▶ HOW TO COMPLETE THIS TASK
The result should consist solely of the line containing "Hình thức thanh toán" and the lines that follow it below, each reproduced exactly, the last line included.

(Page-level text extractions)
————————

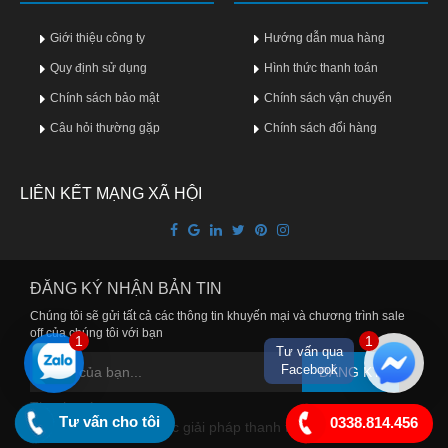
Giới thiệu công ty
Hướng dẫn mua hàng
Quy định sử dụng
Hình thức thanh toán
Chính sách bảo mật
Chính sách vận chuyển
Câu hỏi thường gặp
Chính sách đổi hàng
LIÊN KẾT MẠNG XÃ HỘI
ĐĂNG KÝ NHẬN BẢN TIN
Chúng tôi sẽ gửi tất cả các thông tin khuyến mại và chương trình sale
off của chúng tôi với bạn
1
1
Tư vấn qua
Facebook
ĐĂNG KÝ
Thanh toán
Tư vấn cho tôi
0338.814.456
Chúng tôi cung cấp các giải pháp thanh toán tiện lợi cho bạn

————————

▶ SOLUTION TO THIS EXERCISE
Hình thức thanh toán
Chính sách bảo mật
Chính sách vận chuyển
Câu hỏi thường gặp
Chính sách đổi hàng
LIÊN KẾT MẠNG XÃ HỘI
ĐĂNG KÝ NHẬN BẢN TIN
Chúng tôi sẽ gửi tất cả các thông tin khuyến mại và chương trình sale
off của chúng tôi với bạn
1
1
Tư vấn qua
Facebook
ĐĂNG KÝ
Thanh toán
Tư vấn cho tôi
0338.814.456
Chúng tôi cung cấp các giải pháp thanh toán tiện lợi cho bạn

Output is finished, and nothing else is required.